Joegoslavische notities
N. Scheepmaker
Als je in Belgrado op 4 augustus de zgn. Amerikaanse leeszaal binnengaat tref je daar in ruime mate Amerikaanse kranten aan van 2 augustus. Op een tafeltje links liggen bovendien de gestencilde velletjes met daarop het laatste Amerikaanse nieuws in het Servisch, - het valt op dat zij vooral worden weggehaald door oude, morsige mannetjes die er de hemel weet wat mee willen doen: lezen? de blanco achterkant volschrijven? als wc-papier gebruiken? Tien passen van de Amerikaanse leeszaal (en een paar honderd passen van de gelijksoortige Engelse en Franse leeszalen) staat een kiosk waar je buitenlandse kranten kunt kopen. Op 4 augustus is dat dan de New York Times van 29 juli. Waarom, zo vroeg ik me af, konden dezelfde kranten enkele dagen eerder in de leeszaal zijn dan in de kiosken? Worden ze opgehouden, om het onwelkome nieuws althans verouderd te doen zijn? Joegoslavië is en blijft tenslotte een communistisch land, ook al is 't merendeel van de vertoonde films Amerikaans en levert Walt Disney de strips in de kranten. Ik vroeg aan de kiosk naar de Pravda. Het was er een van 29 juli. Op minuscule schaal een illustratie van wat Tito bedoelt met zijn neutrale positie.
De Observer, gekocht op Terazija, bracht het schokkende nieuws: ‘Big purge launched by Tito’. ‘Marshal Tito’, zo heette het, ‘has embarked on the most ruthless purge of the Yugoslav Communist Party since he came to power in 1945. At last week's dramatic session of the fourth plenum of the Central Committee he made it abundantly clear that no one held responsible
for the present economic calamities will be spared - even in the highest ranks.’ Dat was groot nieuws!

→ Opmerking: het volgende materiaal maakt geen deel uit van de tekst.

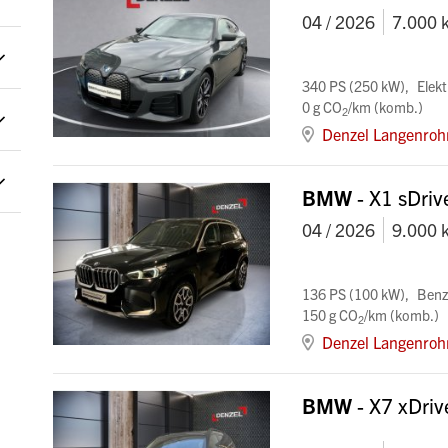
04 / 2026
7.000 
340 PS (250 kW)
Elekt
0 g CO
/km (komb.)
2
Denzel Langenroh
BMW
- X1 sDri
04 / 2026
9.000 
136 PS (100 kW)
Benz
150 g CO
/km (komb.)
2
Denzel Langenroh
BMW
- X7 xDri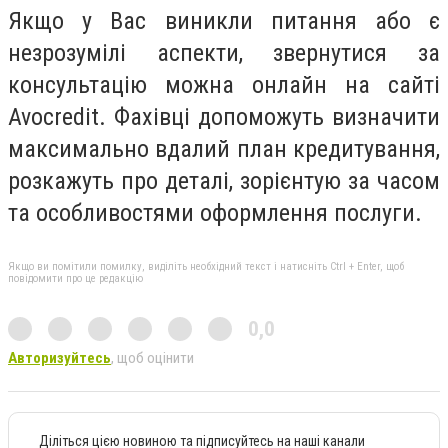
Якщо у Вас виникли питання або є
незрозумілі аспекти, звернутися за
консультацію можна онлайн на сайті
Avocredit. Фахівці допоможуть визначити
максимально вдалий план кредитування,
розкажуть про деталі, зорієнтую за часом
та особливостями оформлення послуги.
Якщо ви помітили помилку, виділіть необхідний текст і натисніть Ctrl + Enter, щоб
повідомити про це редакцію
0,0
Авторизуйтесь
, щоб оцінити
Діліться цією новиною та підписуйтесь на наші канали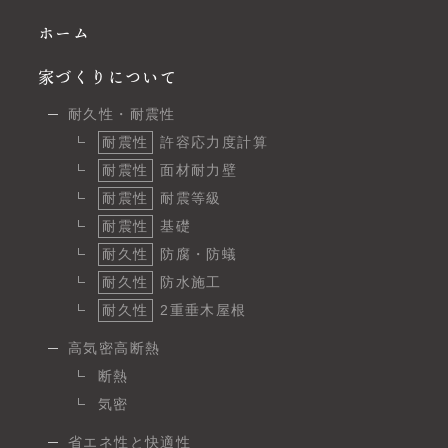
ホーム
家づくりについて
耐久性・耐震性
耐震性
許容応力度計算
耐震性
面材耐力壁
耐震性
耐震等級
耐震性
基礎
耐久性
防腐・防蟻
耐久性
防水施工
耐久性
2重垂木屋根
高気密高断熱
断熱
気密
省エネ性と快適性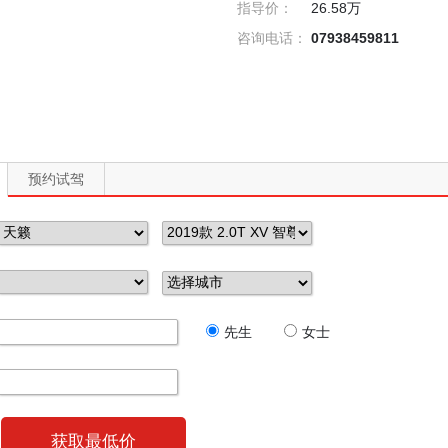
指导价：
26.58万
咨询电话：
07938459811
预约试驾
先生
女士
获取最低价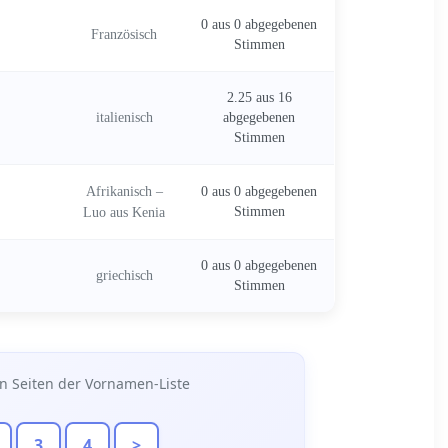
0 aus 0 abgegebenen
Französisch
Stimmen
2.25 aus 16
italienisch
abgegebenen
Stimmen
Afrikanisch –
0 aus 0 abgegebenen
Luo aus Kenia
Stimmen
0 aus 0 abgegebenen
griechisch
Stimmen
n Seiten der Vornamen-Liste
3
4
>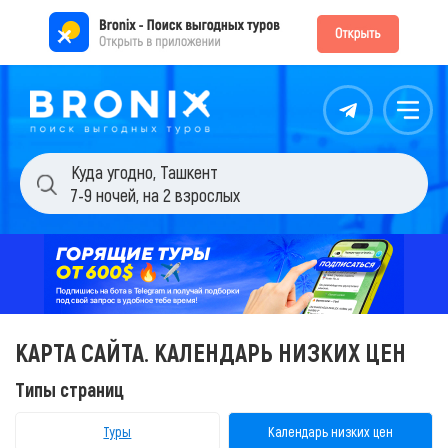
Контакты
Меню
Куда угодно
,
Ташкент
7-9 ночей
,
на 2 взрослых
КАРТА САЙТА. КАЛЕНДАРЬ НИЗКИХ ЦЕН
Типы страниц
Туры
Календарь низких цен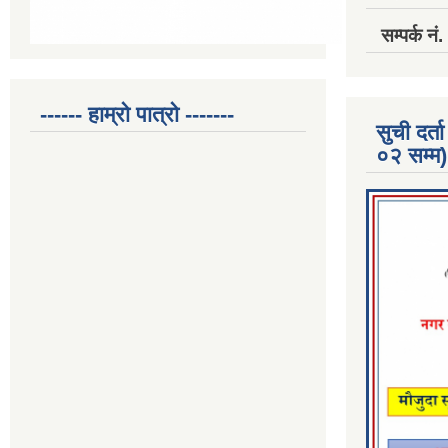
सम्पर्क 
------ हाम्रो पात्रो -------
सुची दर
०२ सम्म)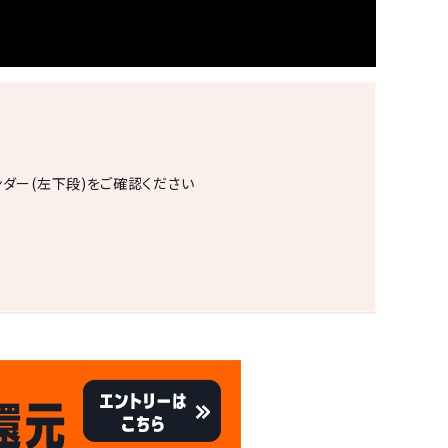
ンダー(左下段)をご確認ください
。
キャンペーン
8/31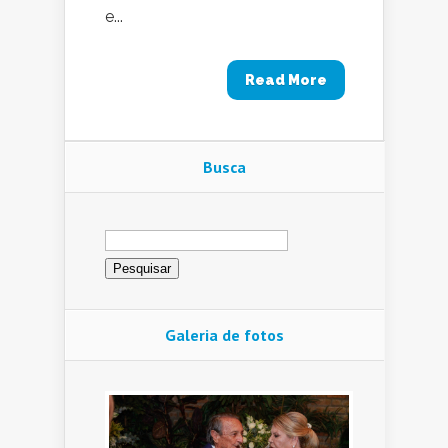
e...
Read More
Busca
Pesquisar
por:
Galeria de fotos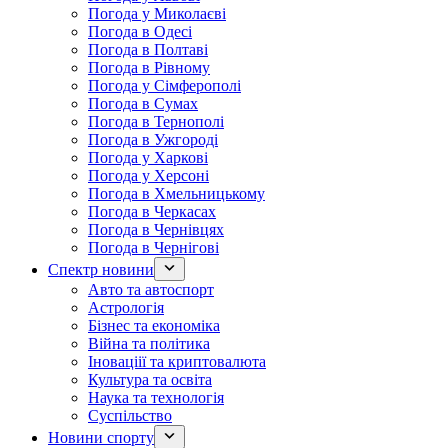
Погода у Миколаєві
Погода в Одесі
Погода в Полтаві
Погода в Рівному
Погода у Сімферополі
Погода в Сумах
Погода в Тернополі
Погода в Ужгороді
Погода у Харкові
Погода у Херсоні
Погода в Хмельницькому
Погода в Черкасах
Погода в Чернівцях
Погода в Чернігові
Спектр новини
Авто та автоспорт
Астрологія
Бізнес та економіка
Війна та політика
Іноваціії та криптовалюта
Культура та освіта
Наука та технологія
Суспільство
Новини спорту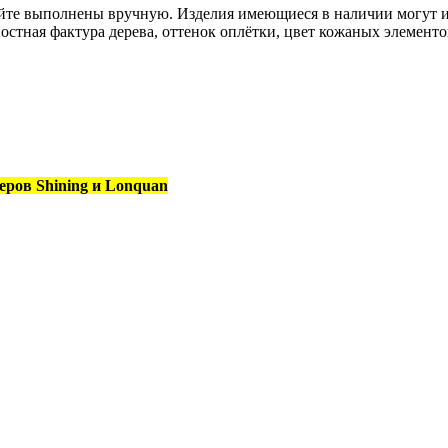
сайте выполнены вручную. Изделия имеющиеся в наличии могут 
остная фактура дерева, оттенок оплётки, цвет кожаных элементо
еров Shining и Lonquan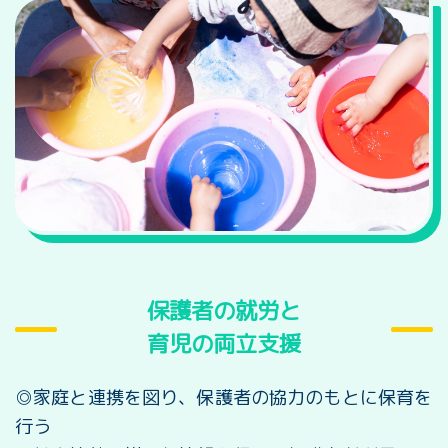
保護者の就労と
育児の両立支援
◎家庭と連携を図り、保護者の協力のもとに保育を
行う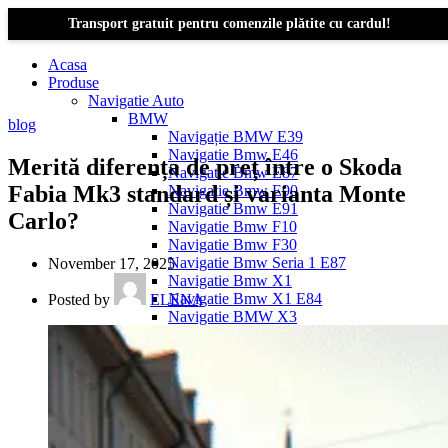
Transport gratuit pentru comenzile plătite cu cardul!
Acasa
Produse
Navigatie Auto
BMW
blog
Navigație BMW E39
Navigatie Bmw E46
Merită diferența de preț între o Skoda
Navigatie Bmw E87
Fabia Mk3 standard și varianta Monte
Navigatie Bmw E90
Navigatie Bmw E91
Carlo?
Navigatie Bmw F10
Navigatie Bmw F30
Navigatie Bmw Seria 1 E87
November 17, 2025
Navigatie Bmw X1
Navigatie Bmw X1 E84
Posted by
ELENA
Navigatie BMW X3
Navigatie BMW X3 E83
Navigatie BMW X3 f25
Dacia Logan
Navigație Dacia Logan 1 (2004–2012)
Navigație Dacia Logan 2 (2012–2020)
Navigație Dacia Logan 3 (2020–Prezent)
Dacia Duster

Ik geneerde me een beetje, want ik had het kunnen weten: de kranten hadden al een week vol redevoeringen gestaan, maar wie leest die? De Politika en de Borba zijn weliswaar lang zo saai niet als de Pravda en de Isvestija, maar waarschuwende headlines als ‘Big purge launched by Tito’ ontbreken nog steeds. Ik was wel een beetje verbaasd dat ik een week in een gistende wereld had vertoefd zonder dat me dat was opgevallen, en niet zonder enige opwinding toonde ik aan Joegoslavische kennissen de Observer. Met een schouderophalen namen ze er kennis van. Wat betekende ‘no one held responsible will be spared - even in the highest ranks’? De allerhoogsten, zo zei men mij, zullen toch niet verantwoordelijk worden gesteld voor de ‘economic calamities’. Tito, Kardelj? Rankovic? Het zullen de mindere goden zijn die de dupe worden, aan de top zal weinig veranderen. Maar ook dat weinige, - zo zei men mij, - zal welkom zijn.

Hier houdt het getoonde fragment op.